▸ **Dataset extract**
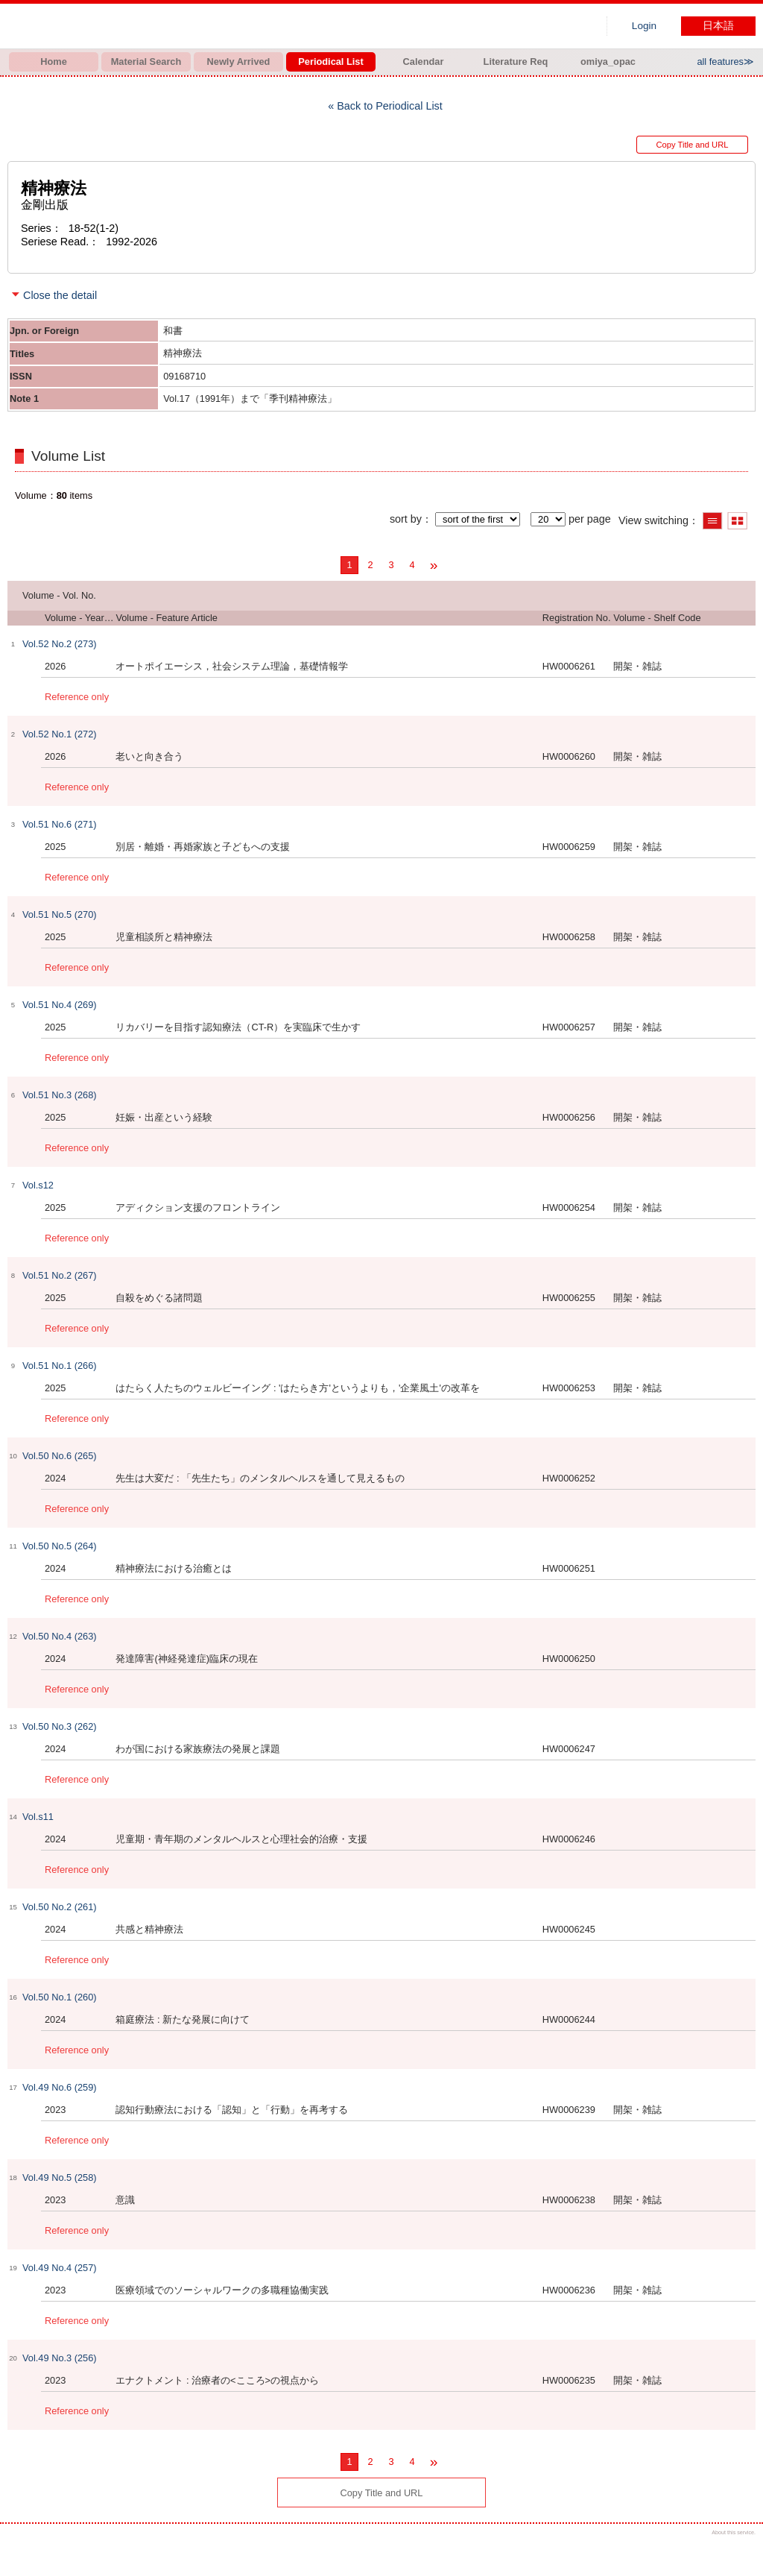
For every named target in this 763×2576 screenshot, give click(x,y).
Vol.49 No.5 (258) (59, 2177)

* * *

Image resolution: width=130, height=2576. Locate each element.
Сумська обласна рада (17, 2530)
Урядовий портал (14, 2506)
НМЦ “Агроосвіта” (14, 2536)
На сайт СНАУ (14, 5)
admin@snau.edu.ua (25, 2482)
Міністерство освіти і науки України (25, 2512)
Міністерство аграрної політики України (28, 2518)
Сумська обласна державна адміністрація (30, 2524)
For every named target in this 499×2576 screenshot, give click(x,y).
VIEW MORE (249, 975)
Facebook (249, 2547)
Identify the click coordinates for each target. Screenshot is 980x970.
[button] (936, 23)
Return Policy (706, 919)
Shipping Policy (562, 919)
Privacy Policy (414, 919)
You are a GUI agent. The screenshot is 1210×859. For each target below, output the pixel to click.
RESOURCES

▸ **What to work on**
Above are the entries. Output exactly the lines beginning with the line that has "Image resolution: width=130, height=2576." and ending with the line that has "Facebook (249, 2547)".

▸ **Task result**
Image resolution: width=130, height=2576. Locate each element.
Сумська обласна рада (17, 2530)
Урядовий портал (14, 2506)
НМЦ “Агроосвіта” (14, 2536)
На сайт СНАУ (14, 5)
admin@snau.edu.ua (25, 2482)
Міністерство освіти і науки України (25, 2512)
Міністерство аграрної політики України (28, 2518)
Сумська обласна державна адміністрація (30, 2524)
For every named target in this 499×2576 screenshot, give click(x,y).
VIEW MORE (249, 975)
Facebook (249, 2547)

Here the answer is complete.